Friday 31 January 2014

Accabadora by Michela Murgia (translated by Silvester Mazzarella)

What We Thought:

Reviewer: JJ Marsh, author of The Beatrice Stubbs series

Beautiful, magical, with a subtle evocation of island culture in a period gone by.

For a mother with too many daughters, it's a neat solution to make a bargain with a sterile woman. A better life for the girl and for the lonely woman.
So Maria is a fill'e anima - a soul child.
Bonaria is the accabadora, the opposite to a midwife. She assists souls on their way out.

Maria and Bonaria Urrai grow to understand each other and their place in the unspoken culture of Sardinia in the 1950s.
The rural landscape and way of life is traditional, charming and brutal. The story of growing awareness and a broadening perspective is not restricted to Maria. The reader learns much, absorbed by the atmosphere of this complicit, tight community, about how right and wrong are dependent on the eye of the beholder.
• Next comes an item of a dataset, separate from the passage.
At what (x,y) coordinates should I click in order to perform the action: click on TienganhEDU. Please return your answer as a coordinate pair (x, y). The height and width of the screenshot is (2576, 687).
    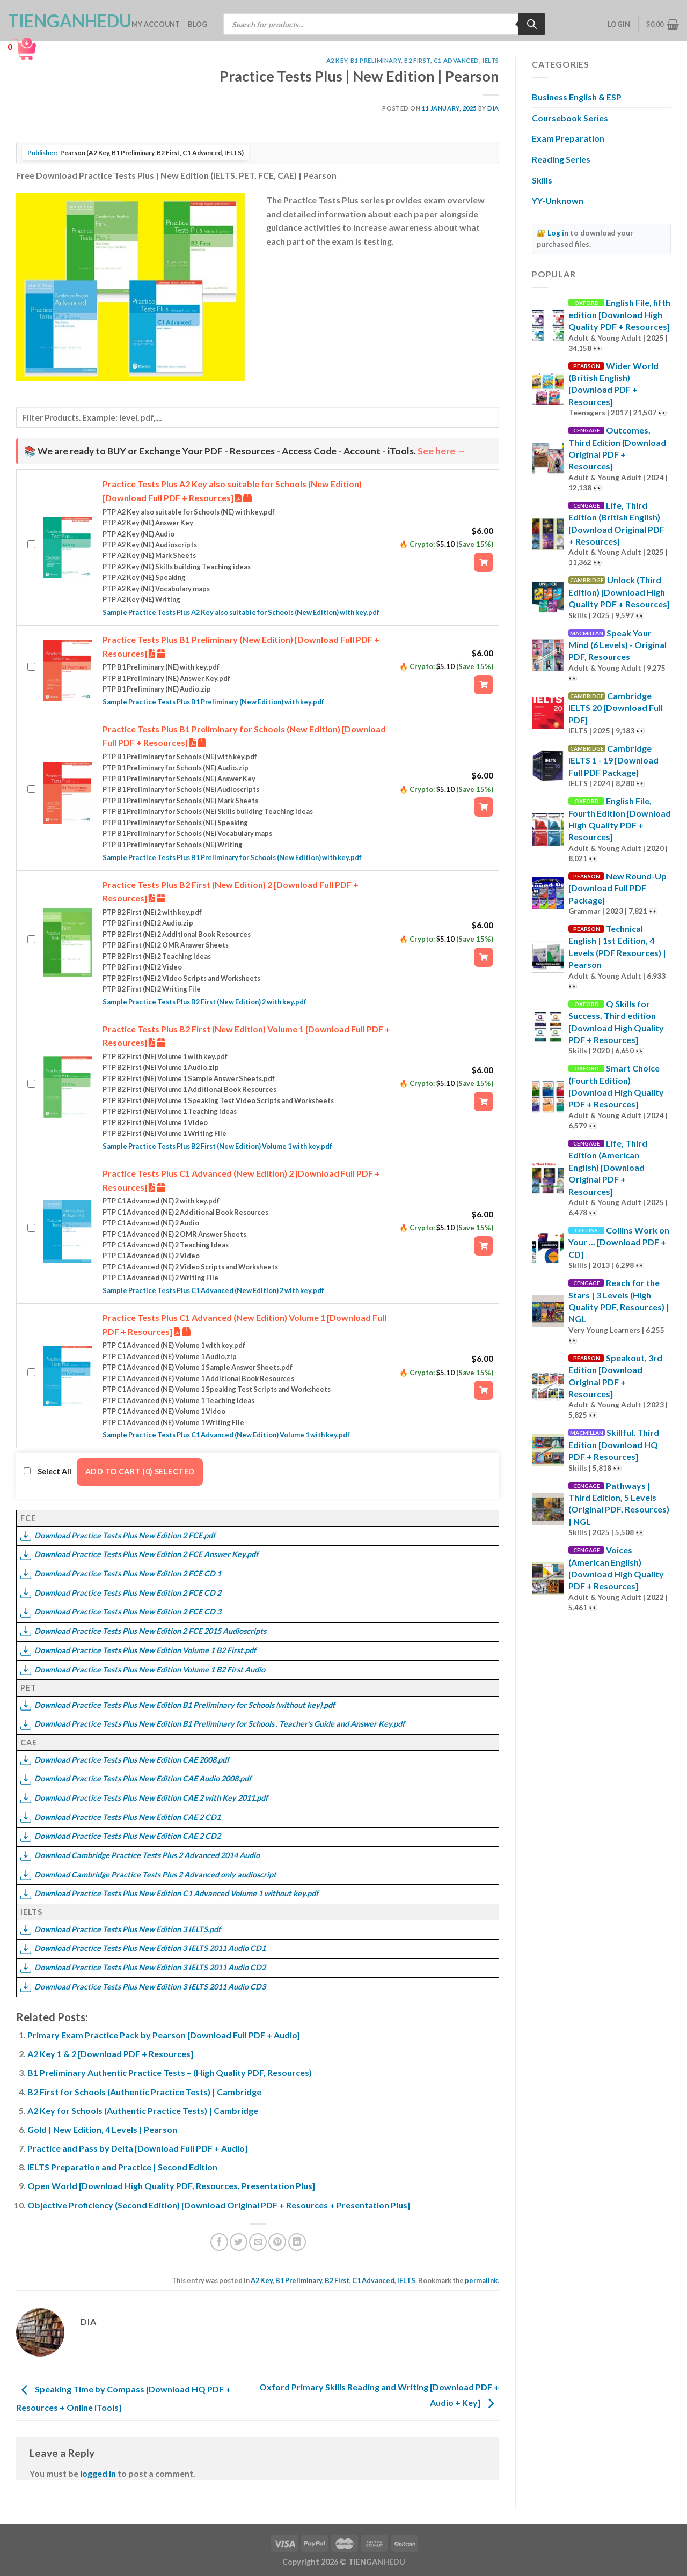     Looking at the image, I should click on (61, 21).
It's a delightful book, characterised by evocative images and subtle personalities. And Murcia's writing is enough to make you stop and catch your breath. Maria is six years old and making a mud tart full of live ants, decorated with sand and wild flowers.
"Under the fierce July sun Maria's pudding grew in her hands with the beauty that sometimes characterises evil things."
And that's on page one.
Hats off to the translator, because this book is a thing of beauty.


You’ll enjoy this is you like: JM Synge, Watership Down, Jean de Florette/Manon des Sources

Avoid if: your perception of southern Italy is directed by Francis Ford Coppola

Ideal accompaniments: Limoncello, chiacchiere (angel wings) and a classic tarantella, ideally by Schubert.